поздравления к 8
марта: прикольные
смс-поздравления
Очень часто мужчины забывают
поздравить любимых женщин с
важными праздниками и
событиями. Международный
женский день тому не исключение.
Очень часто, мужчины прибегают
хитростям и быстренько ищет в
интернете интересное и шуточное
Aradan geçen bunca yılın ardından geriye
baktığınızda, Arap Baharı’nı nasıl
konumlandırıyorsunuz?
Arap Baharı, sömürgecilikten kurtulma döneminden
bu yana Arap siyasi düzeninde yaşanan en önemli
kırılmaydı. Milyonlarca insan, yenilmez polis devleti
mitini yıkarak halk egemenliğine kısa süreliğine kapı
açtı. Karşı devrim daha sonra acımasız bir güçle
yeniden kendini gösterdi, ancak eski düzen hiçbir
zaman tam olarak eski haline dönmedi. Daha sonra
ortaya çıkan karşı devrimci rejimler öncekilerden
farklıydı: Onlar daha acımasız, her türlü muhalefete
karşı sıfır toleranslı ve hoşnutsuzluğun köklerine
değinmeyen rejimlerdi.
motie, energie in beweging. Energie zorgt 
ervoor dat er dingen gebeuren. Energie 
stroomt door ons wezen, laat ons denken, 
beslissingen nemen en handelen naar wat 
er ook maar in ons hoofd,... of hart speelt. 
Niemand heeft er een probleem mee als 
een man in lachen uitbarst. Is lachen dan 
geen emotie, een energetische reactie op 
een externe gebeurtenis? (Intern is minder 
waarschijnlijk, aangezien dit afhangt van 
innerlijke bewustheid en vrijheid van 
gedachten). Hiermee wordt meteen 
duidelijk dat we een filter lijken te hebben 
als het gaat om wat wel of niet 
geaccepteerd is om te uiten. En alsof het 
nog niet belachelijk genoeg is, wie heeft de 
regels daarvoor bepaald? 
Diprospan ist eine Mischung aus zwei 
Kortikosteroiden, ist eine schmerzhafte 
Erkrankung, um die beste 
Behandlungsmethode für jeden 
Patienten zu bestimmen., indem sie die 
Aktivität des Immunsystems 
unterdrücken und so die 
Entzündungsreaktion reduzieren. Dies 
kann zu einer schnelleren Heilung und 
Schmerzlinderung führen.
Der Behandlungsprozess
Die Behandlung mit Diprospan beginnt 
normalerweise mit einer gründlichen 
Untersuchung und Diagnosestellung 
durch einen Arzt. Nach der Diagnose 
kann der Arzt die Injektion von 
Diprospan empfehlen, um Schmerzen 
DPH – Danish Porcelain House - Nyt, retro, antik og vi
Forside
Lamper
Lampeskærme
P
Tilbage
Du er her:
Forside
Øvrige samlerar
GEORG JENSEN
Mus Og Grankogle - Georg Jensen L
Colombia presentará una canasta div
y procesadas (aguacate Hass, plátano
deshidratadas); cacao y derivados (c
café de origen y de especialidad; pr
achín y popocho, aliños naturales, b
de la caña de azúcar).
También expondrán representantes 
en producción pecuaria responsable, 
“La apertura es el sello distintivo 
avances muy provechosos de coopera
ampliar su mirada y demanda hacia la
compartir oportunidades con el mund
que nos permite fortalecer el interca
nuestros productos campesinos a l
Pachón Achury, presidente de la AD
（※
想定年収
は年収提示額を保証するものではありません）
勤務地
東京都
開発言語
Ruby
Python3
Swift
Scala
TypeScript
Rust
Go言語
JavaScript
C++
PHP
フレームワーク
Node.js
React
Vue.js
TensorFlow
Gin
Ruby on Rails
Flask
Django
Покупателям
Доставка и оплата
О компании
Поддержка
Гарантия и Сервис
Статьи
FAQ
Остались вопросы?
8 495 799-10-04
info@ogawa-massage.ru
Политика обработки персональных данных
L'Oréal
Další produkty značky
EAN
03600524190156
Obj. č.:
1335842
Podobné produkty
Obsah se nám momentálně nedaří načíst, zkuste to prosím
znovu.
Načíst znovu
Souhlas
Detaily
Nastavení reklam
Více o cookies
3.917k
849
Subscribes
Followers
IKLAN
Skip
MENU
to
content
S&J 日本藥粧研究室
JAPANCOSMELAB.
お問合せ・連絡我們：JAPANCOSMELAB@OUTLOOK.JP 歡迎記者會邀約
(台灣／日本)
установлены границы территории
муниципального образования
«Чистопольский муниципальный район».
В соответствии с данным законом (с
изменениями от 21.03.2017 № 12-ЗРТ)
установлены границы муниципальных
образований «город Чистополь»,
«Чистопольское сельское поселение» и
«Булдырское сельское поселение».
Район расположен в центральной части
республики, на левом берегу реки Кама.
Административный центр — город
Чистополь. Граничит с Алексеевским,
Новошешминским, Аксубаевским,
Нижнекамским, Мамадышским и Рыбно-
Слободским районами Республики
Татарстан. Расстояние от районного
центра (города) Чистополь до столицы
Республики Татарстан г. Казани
|---|
Reproduce the listing above exactly, but only from its first line through the line holding "Arap Baharı, sömürgecilikten"; both of those lines are included.

поздравления к 8
марта: прикольные
смс-поздравления
Очень часто мужчины забывают
поздравить любимых женщин с
важными праздниками и
событиями. Международный
женский день тому не исключение.
Очень часто, мужчины прибегают
хитростям и быстренько ищет в
интернете интересное и шуточное
Aradan geçen bunca yılın ardından geriye
baktığınızda, Arap Baharı’nı nasıl
konumlandırıyorsunuz?
Arap Baharı, sömürgecilikten kurtulma döneminden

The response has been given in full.